Menbud menyebut bahwa saat masa transisi tersebut, beredar banyak informasi yang simpang siur sehingga menimbulkan beragam persepsi.
Meski demikian, ia mengakui bahwa kekerasan terhadap perempuan memang terjadi, namun penggunaan istilah "massal" menurutnya membutuhkan kajian dan data yang lebih sahih.
"Saya yakin terjadi kekerasan perundungan seksual terhadap perempuan, bahkan tidak hanya dulu sampai sekarang masih terjadi. Tapi, istilah massal itu mungkin yang memerlukan pendalaman, bukti yang lebih akurat, data yang lebih solid karena ini menyangkut nama baik bangsa kita," ujar politisi Partai Gerindra tersebut.

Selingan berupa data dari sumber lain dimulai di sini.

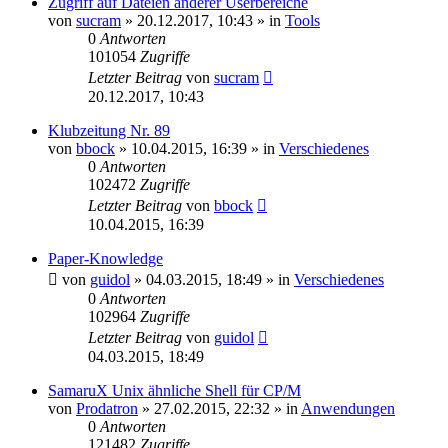
Zugriff auf Dateien anderer Userbereiche
von
sucram
»
20.12.2017, 10:43
» in
Tools
0
Antworten
101054
Zugriffe
Letzter Beitrag
von
sucram
20.12.2017, 10:43
Klubzeitung Nr. 89
von
bbock
»
10.04.2015, 16:39
» in
Verschiedenes
0
Antworten
102472
Zugriffe
Letzter Beitrag
von
bbock
10.04.2015, 16:39
Paper-Knowledge
von
guidol
»
04.03.2015, 18:49
» in
Verschiedenes
0
Antworten
102964
Zugriffe
Letzter Beitrag
von
guidol
04.03.2015, 18:49
SamaruX Unix ähnliche Shell für CP/M
von
Prodatron
»
27.02.2015, 22:32
» in
Anwendungen
0
Antworten
121482
Zugriffe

Baca Juga: Yamaha Grand Filano, Skutik Retro Modern yang Siap Bersaing di Segmen Klasik
Fadli juga menyinggung laporan dari Tim Gabungan Pencari Fakta (TGPF) yang menangani kasus tersebut, dengan mengatakan bahwa data dari investigasi itu masih memerlukan penajaman lebih lanjut.
"Ketika informasinya simpang siur di situlah saya kira memerlukan pendalaman. Jadi, saya tidak menegasikan terjadinya berbagai macam bentuk kejahatan ketika itu," ucapnya.
Ia menambahkan bahwa dirinya tidak bermaksud mengabaikan penderitaan korban, tetapi lebih kepada mendorong penyajian bukti yang lebih otentik dan dapat dipertanggungjawabkan secara hukum.
"Coba bayangkan kalau bangsa kita dicap sebagai bangsa pemerkosa massal," tambahnya.